La tentative d’appliquer à l’être humain les théories biologiques a conduit à un darwinisme social qui méprise le droit et la dignité des faibles. La cause réside au cœur même de cette théorie: la «lutte pour l’existence» et la «survie des plus forts». Malgré cela, nous voulons tout de même dans cet article prendre les processus et interactions de la nature comme une image des relations sociales, car nous pensons qu’une autre façon de lire le «texte biologique» (dixit Hans Jonas) est possible et nécessaire.
Si la variété et la beauté des paysages et espaces vivants restés intacts nous étonnent et nous enchantent, c’est parce qu’ils ne résultent pas d’un combat interne, mais d’une collaboration. Il s’agit du secret d’une coopération sans réserve et du don inconditionnel de «valeur ajoutée» qui profite à tout le monde et dont tout le monde bénéficie.
Les cycles de la vie
Chaque année en automne, aux sentiments d’adieux, de séparation, à l’expérience du dépérissement vient se mélanger l’espoir que la nature mettra l’hiver à profit en mettant la récolte de l’été passé pour le printemps suivant. Il ne fait aucun doute que le futur ne peut advenir que si le passé a créé les conditions pour cela. Mais le passé est inutile si le présent ne permet pas une évolution. Par exemple, le manque de pluie et le bas niveau des fleuves et mers peuvent entraîner des pertes dramatiques dans les récoltes, car beaucoup de cultures souffrent de la sécheresse et ne peuvent absorber assez de substances nutritives. Même si nous y pensons rarement, la même chose vaut pour la terre, l’air, la lumière et la chaleur. La situation, là aussi, peut être dramatique. La perte annuelle de terres arables due à l’érosion causée par des pratiques agricoles inadéquates, la pollution de l’air et le changement climatique menacent tout autant le cycle du devenir que le manque d’eau.
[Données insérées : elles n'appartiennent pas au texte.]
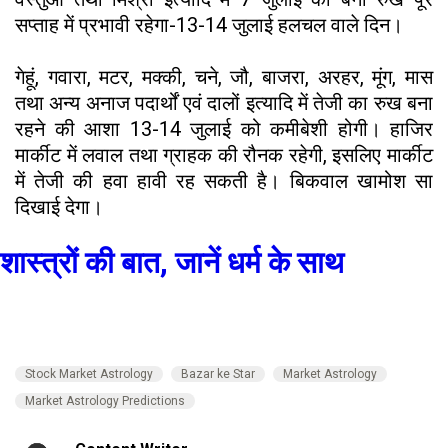
सप्ताह में प्रभावी रहेगा-13-14 जुलाई हलचल वाले दिन।
गेहूं, गवारा, मटर, मक्की, चने, जौ, बाजरा, अरहर, मूंग, मास
तथा अन्य अनाज पदार्थों एवं दालों इत्यादि में तेजी का रुख बना
रहने की आशा 13-14 जुलाई को कमीबेशी होगी। हाजिर
मार्कीट में लवाल तथा ग्राहक की रौनक रहेगी, इसलिए मार्कीट
में तेजी की हवा हावी रह सकती है। बिकवाल खामोश सा
दिखाई देगा।
शास्त्रों की बात, जानें धर्म के साथ
Stock Market Astrology
Bazar ke Star
Market Astrology
Market Astrology Predictions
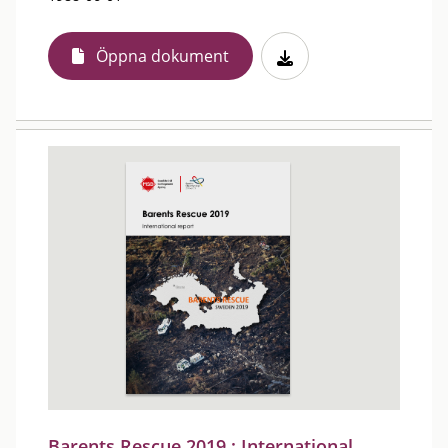
Öppna dokument
Barents Rescue 2019 : International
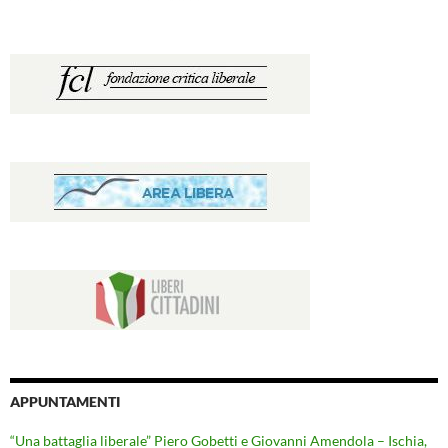
APPUNTAMENTI
“Una battaglia liberale” Piero Gobetti e Giovanni Amendola – Ischia,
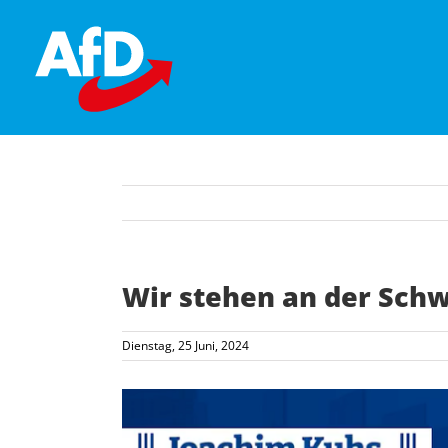
Skip
to
content
Wir stehen an der Schw
Dienstag, 25 Juni, 2024
Zeige
grösseres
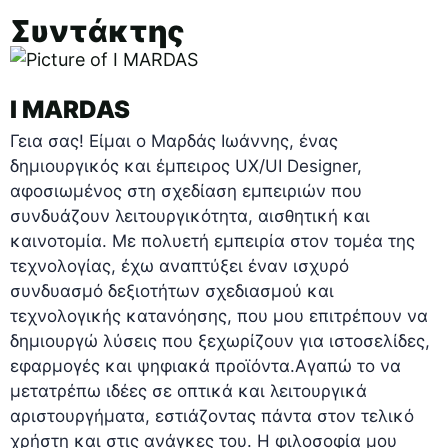
Συντάκτης
I MARDAS
Γεια σας! Είμαι ο Μαρδάς Ιωάννης, ένας
δημιουργικός και έμπειρος UX/UI Designer,
αφοσιωμένος στη σχεδίαση εμπειριών που
συνδυάζουν λειτουργικότητα, αισθητική και
καινοτομία. Με πολυετή εμπειρία στον τομέα της
τεχνολογίας, έχω αναπτύξει έναν ισχυρό
συνδυασμό δεξιοτήτων σχεδιασμού και
τεχνολογικής κατανόησης, που μου επιτρέπουν να
δημιουργώ λύσεις που ξεχωρίζουν για ιστοσελίδες,
εφαρμογές και ψηφιακά προϊόντα.Αγαπώ το να
μετατρέπω ιδέες σε οπτικά και λειτουργικά
αριστουργήματα, εστιάζοντας πάντα στον τελικό
χρήστη και στις ανάγκες του. Η φιλοσοφία μου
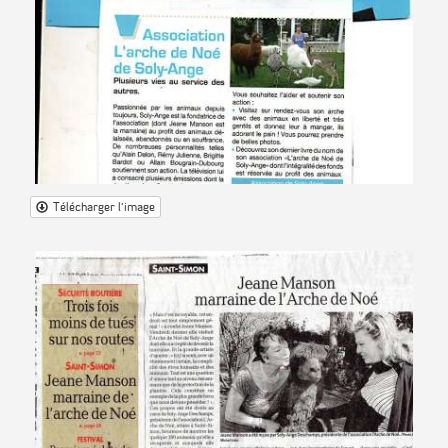
Télécharger l'image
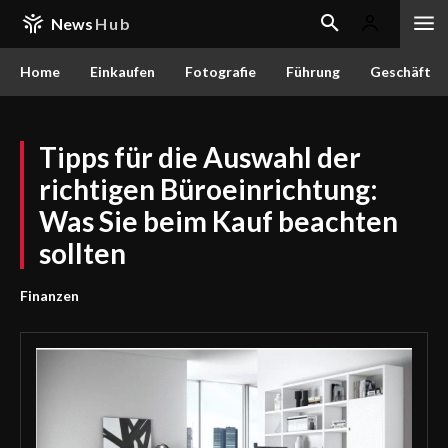
News
Hub
Home
Einkaufen
Fotografie
Führung
Geschäft
Tipps für die Auswahl der
richtigen Büroeinrichtung:
Was Sie beim Kauf beachten
sollten
Finanzen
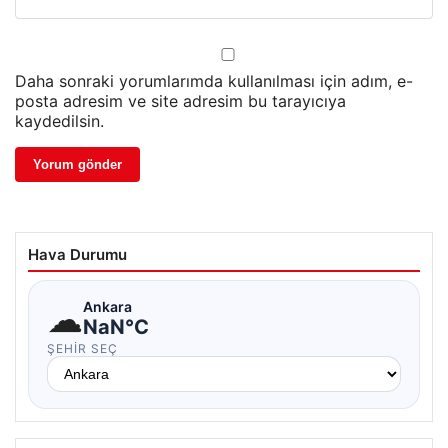
Daha sonraki yorumlarımda kullanılması için adım, e-
posta adresim ve site adresim bu tarayıcıya
kaydedilsin.
Hava Durumu
☁
Ankara
NaN°C
ŞEHIR SEÇ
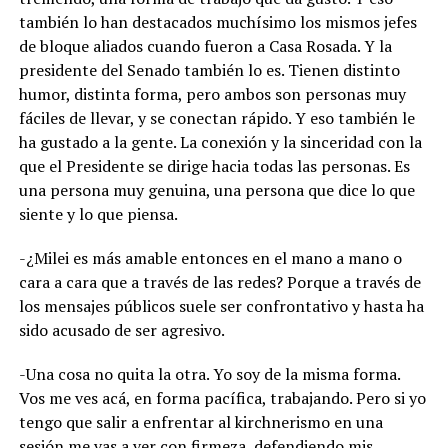
también lo han destacados muchísimo los mismos jefes
de bloque aliados cuando fueron a Casa Rosada. Y la
presidente del Senado también lo es. Tienen distinto
humor, distinta forma, pero ambos son personas muy
fáciles de llevar, y se conectan rápido. Y eso también le
ha gustado a la gente. La conexión y la sinceridad con la
que el Presidente se dirige hacia todas las personas. Es
una persona muy genuina, una persona que dice lo que
siente y lo que piensa.
-¿Milei es más amable entonces en el mano a mano o
cara a cara que a través de las redes? Porque a través de
los mensajes públicos suele ser confrontativo y hasta ha
sido acusado de ser agresivo.
-Una cosa no quita la otra. Yo soy de la misma forma.
Vos me ves acá, en forma pacífica, trabajando. Pero si yo
tengo que salir a enfrentar al kirchnerismo en una
sesión me vas a ver con firmeza, defendiendo mis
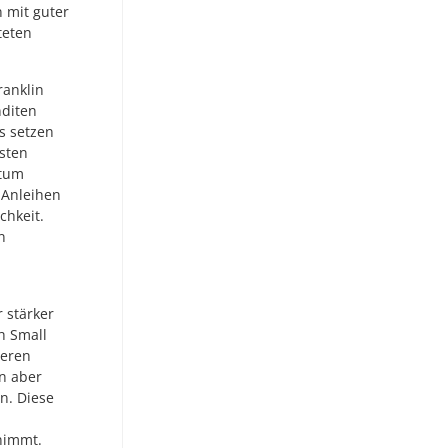
 mit guter
teten
ranklin
nditen
us setzen
hsten
stum
-Anleihen
chkeit.
n
 stärker
h Small
ieren
en aber
n. Diese
nimmt.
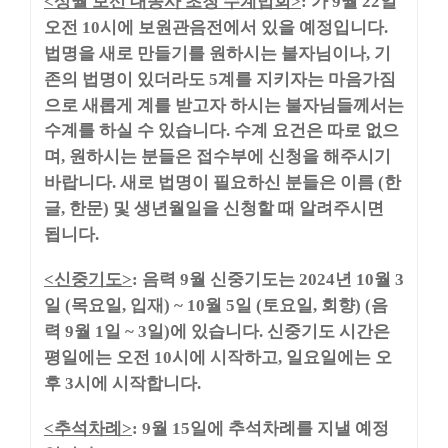
상월 보선 대종사 초청 수계법회
가
월
일
<
>
:
9
22
오전
시에 보원관음전에서 있을 예정입니다
10
.
법명을 새로 만들기를 원하시는 불자님이나
기
,
존의 법명이 있더라도
계를 지키자는 마음가짐
5
으로 새롭게 계를 받고자 하시는 불자님들께서는
수계를 하실 수 있습니다
수계 요건은 따로 없으
.
며
원하시는 분들은 접수부에 신청을 해주시기
,
바랍니다
새로 법명이 필요하신 분들은 이름
한
.
(
글
한문
및 생년월일을 신청할 때 알려주시면
,
)
됩니다
.
신중기도
음력
월 신중기도는
년
월
<
>
:
9
2024
10
3
일
목요일
입재
월
일
토요일
회향
음
(
,
) ~ 10
5
(
,
) (
력
월
일
일
에 있습니다
신중기도 시간은
9
1
~ 3
)
.
평일에는 오전
시에 시작하고
일요일에는 오
10
,
후
시에 시작합니다
3
.
추석차례
월
일에 추석차례를 지낼 예정
<
>
: 9
15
Seule la lumière du soleil semble assurée – cette substance mystérieuse, premier moyen de production de toute croissance végétale. Inépuisable, elle restera à la disposition de l’Homme et de la terre pour des millions d’années encore. On peut dire, pour parler en images, que le soleil, comme une corne d’abondance, vit hors de l’espace et du temps. Mais il ne peut dispenser la vie que s’il s’inscrit, comme tous les éléments, dans une alternance rythmique. Le rythme des jours et des nuits, minuté à l’équateur, étiré sur l’année aux pôles, est une condition pour que la vie apparaisse, s’épanouisse, mûrisse et dépérisse. C’est seulement dans cette relation qui nous semble si évidente entre le Soleil et la Terre, jours et nuits, cycle des saisons, que les plantes, les animaux et les êtres humains peuvent s’épanouir! «Un pour tous et tous pour un!», c’est le message qui émane de la nature. C’est à cet exemple que toute communauté sociale devrait être construite si elle veut se développer de manière vivante et durable!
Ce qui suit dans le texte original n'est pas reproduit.